Fourteen of 18 clinical cases with anatomical defects after radical debridement were successfully treated with the use of a medial sural perforator free flap. Partial or total necrosis of the flap was identified in four cases. In all of these four cases, with a single exception, the causes were identified as uncontrolled diabetes and underlying vascular insufficiency. They were successfully resurfaced with a local flap, skin graft for coverage of small skin defects without a recurrence of chronic osteomyelitis.

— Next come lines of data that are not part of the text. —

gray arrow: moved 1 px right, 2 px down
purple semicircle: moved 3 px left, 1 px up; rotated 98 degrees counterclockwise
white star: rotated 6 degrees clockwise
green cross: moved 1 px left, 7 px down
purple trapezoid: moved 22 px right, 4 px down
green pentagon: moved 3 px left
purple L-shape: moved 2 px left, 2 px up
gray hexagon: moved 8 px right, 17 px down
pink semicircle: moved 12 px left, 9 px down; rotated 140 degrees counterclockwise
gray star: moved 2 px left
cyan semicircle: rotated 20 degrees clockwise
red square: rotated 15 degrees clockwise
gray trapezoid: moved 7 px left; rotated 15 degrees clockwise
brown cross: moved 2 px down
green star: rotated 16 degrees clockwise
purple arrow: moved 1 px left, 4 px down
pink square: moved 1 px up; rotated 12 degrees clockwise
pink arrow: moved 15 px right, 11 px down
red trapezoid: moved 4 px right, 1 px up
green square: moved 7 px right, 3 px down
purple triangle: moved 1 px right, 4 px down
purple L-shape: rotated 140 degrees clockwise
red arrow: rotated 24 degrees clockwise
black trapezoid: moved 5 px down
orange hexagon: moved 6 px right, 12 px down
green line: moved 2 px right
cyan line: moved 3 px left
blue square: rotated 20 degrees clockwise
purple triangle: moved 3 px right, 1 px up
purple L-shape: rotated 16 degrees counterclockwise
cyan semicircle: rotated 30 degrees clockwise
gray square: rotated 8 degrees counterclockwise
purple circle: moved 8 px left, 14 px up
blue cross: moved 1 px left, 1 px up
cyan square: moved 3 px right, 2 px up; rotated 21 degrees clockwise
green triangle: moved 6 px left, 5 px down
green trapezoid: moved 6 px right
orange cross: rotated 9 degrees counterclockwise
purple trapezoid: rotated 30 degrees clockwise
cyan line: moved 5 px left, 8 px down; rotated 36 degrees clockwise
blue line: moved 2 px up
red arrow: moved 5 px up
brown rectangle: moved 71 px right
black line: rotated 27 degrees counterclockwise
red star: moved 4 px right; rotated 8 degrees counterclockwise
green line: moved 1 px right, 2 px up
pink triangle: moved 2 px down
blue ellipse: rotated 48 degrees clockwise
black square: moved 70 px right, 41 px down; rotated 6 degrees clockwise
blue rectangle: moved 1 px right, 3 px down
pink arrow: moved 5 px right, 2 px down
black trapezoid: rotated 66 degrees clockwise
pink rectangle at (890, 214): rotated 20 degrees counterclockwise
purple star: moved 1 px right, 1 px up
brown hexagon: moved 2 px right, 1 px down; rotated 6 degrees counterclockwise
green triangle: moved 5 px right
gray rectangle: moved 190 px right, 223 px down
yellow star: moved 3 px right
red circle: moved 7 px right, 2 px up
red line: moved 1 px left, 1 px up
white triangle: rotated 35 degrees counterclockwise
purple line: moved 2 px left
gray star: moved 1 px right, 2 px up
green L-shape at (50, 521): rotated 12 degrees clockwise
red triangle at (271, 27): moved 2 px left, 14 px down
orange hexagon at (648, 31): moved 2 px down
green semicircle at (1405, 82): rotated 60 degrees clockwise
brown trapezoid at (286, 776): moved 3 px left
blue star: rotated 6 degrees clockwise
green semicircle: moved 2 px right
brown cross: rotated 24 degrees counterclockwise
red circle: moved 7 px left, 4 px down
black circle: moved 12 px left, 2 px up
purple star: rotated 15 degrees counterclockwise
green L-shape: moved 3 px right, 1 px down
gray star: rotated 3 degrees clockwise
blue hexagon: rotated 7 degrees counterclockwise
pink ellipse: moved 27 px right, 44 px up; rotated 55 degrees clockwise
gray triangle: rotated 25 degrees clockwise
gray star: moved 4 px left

The medial sural perforator free flap is superior to other muscular free flaps in the reconstruction of thin areas, because it is adequately vascularised and does not require debulking procedures. It is anticipated that the medial sural perforator free flap will be more actively applied in the treatment of chronic osteomyelitis.
慢性骨髓炎的成功治疗需要彻底清创,然后闭塞解剖学缺陷。这是医学上最具挑战性的挑战之一。用局部或游离非肌肉皮瓣重建这些缺陷也能提供与肌肉皮瓣相同的良好血流。这被称为治疗慢性骨髓炎的一种替代方法。
作者在 2003 年 4 月至 2008 年 2 月期间对 18 名患有慢性骨髓炎的患者进行了 6 周的手术。在清创后,用内侧腓肠肌穿支游离皮瓣覆盖解剖死腔,主要是在那些需要薄血管化皮瓣的区域,如胫骨前、踝关节、手背和头皮。
18 例临床解剖缺陷病例中,有 14 例经内侧腓肠肌穿支游离皮瓣成功治疗。4 例皮瓣出现部分或全部坏死。在所有这 4 例中,除了 1 例外,原因均为未控制的糖尿病和潜在的血管功能不全。这些病例均成功地采用局部皮瓣和皮肤移植覆盖小的皮肤缺损,无慢性骨髓炎复发。
内侧腓肠肌穿支游离皮瓣在重建薄部位方面优于其他肌肉游离皮瓣,因为它具有足够的血管化,不需要去脂肪化手术。预计内侧腓肠肌穿支游离皮瓣将更积极地应用于慢性骨髓炎的治疗。